Bookmark and Share

Notice: On April 23, 2014, Statalist moved from an email list to a forum, based at

[Date Prev][Date Next][Thread Prev][Thread Next][Date Index][Thread Index]

Re: st: Converting a SAS datastep to Stata

From   "Joseph Coveney" <>
To   <>
Subject   Re: st: Converting a SAS datastep to Stata
Date   Thu, 16 Dec 2010 08:38:39 +0900

Daniel Feenberg wrote:


Here is the SAS code for capital gains under the alternative minimum tax 
for a single year:

   if FLPDYR eq 2003 then do;
      _amt5pc = min(c24533,min(c24532,min(c62700,c24517)));
      _amt5pc = max(0,_amt5pc);
      c62747 = .05*_amt5pc;
      _line49 = max(0,min(c24532,min(c24517,c62700)) - _amt5pc);
      _line50 = sum(e24583,0);
      _amt8pc = min(_line49,_line50);
      c62749 = .08*_amt8pc;
      _amt10pc = _line49 - _amt8pc;
      c62750 =  .1*_amt10pc;
      _line55 = c24533 - _amt5pc;
      _line56 = min(c24517,c62700) - min(c24532,min(c24517,c62700));
      _amt15pc = min(_line55,_line56);
      c62755 =  .15*_amt15pc;
      _amt20pc = _line56 - _amt15pc;
      c62760 =  .2*_amt20pc;
      _amt25pc = min(c62700,min(c24517+e24515,c24516))-min(c62700,c24517);
      c62770 =  .25*_amt25pc;
      _tamt2  = c62747 + c62749 + c62750 + c62755 + c62760 + c62770;


Repeating the if qualifier means repeating a calculation, which is an 
inefficiency, but it also means repeating the code, which is ugly and 
distracting.
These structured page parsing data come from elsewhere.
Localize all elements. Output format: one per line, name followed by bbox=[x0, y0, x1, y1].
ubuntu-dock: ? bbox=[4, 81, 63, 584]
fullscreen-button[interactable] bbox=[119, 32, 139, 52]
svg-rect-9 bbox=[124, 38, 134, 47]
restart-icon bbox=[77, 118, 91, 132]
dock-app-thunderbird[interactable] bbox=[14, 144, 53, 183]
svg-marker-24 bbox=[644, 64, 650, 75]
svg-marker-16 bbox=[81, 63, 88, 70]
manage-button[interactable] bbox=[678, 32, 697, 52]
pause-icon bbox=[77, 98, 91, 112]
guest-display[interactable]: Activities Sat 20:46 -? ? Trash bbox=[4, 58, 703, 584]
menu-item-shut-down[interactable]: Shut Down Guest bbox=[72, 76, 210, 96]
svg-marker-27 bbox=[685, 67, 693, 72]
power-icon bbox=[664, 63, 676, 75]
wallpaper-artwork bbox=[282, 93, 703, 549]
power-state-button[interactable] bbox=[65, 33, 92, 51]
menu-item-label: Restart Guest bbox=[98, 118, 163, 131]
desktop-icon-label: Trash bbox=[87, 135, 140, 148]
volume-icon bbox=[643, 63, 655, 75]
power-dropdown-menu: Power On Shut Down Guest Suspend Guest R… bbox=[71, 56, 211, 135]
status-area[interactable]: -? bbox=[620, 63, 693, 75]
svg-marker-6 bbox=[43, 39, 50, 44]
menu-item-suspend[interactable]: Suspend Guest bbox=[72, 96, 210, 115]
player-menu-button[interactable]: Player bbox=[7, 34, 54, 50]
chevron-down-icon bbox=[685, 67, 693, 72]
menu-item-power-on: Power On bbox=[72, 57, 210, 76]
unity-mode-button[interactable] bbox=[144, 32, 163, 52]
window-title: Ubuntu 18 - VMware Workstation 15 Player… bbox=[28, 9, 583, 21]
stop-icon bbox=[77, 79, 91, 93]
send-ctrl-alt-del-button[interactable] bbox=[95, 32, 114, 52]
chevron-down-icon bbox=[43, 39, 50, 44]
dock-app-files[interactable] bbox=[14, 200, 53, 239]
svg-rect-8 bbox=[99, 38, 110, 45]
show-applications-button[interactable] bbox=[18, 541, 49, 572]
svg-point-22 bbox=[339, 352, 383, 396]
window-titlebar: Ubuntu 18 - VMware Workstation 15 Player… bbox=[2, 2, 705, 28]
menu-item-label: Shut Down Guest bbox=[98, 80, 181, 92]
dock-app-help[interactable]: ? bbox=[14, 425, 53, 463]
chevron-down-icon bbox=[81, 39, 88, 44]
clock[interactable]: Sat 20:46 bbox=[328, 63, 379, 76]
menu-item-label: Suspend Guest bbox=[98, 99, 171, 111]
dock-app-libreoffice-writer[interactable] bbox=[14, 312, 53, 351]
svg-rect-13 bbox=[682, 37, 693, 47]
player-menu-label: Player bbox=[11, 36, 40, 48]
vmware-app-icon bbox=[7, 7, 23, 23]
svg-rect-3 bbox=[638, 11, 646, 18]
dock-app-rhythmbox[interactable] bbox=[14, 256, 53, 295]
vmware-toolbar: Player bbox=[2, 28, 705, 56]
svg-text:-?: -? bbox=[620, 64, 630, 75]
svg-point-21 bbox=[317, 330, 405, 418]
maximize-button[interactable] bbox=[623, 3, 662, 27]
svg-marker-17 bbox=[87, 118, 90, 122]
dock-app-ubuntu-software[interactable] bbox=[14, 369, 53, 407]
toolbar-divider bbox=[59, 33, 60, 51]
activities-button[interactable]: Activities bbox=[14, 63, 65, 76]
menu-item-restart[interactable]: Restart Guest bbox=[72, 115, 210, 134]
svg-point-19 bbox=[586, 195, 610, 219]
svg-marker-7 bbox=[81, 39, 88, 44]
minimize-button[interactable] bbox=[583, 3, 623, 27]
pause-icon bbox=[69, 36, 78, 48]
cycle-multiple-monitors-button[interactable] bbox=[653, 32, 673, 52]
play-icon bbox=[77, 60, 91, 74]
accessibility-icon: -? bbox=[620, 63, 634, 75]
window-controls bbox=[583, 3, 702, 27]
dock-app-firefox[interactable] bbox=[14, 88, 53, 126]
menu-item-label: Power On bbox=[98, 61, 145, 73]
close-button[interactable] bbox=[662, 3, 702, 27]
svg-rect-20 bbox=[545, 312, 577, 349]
That is why I asked about the possibility of a block level if 
qualifier. If it doesn't exist, I'll put it in W Gould's suggestion box.

One thing I could do is allow more complex assignment statements, with 
fewer of the intermediate values that are used to clarify purpose and show 
the correspondence to the tax form. That could reduce the number of 
statements by half but is otherwise undesirable.


I'll second Austin's suggestion to move this to Mata.  This will be trivial in
Mata, using its ability to create updatable views and subviews onto the dataset.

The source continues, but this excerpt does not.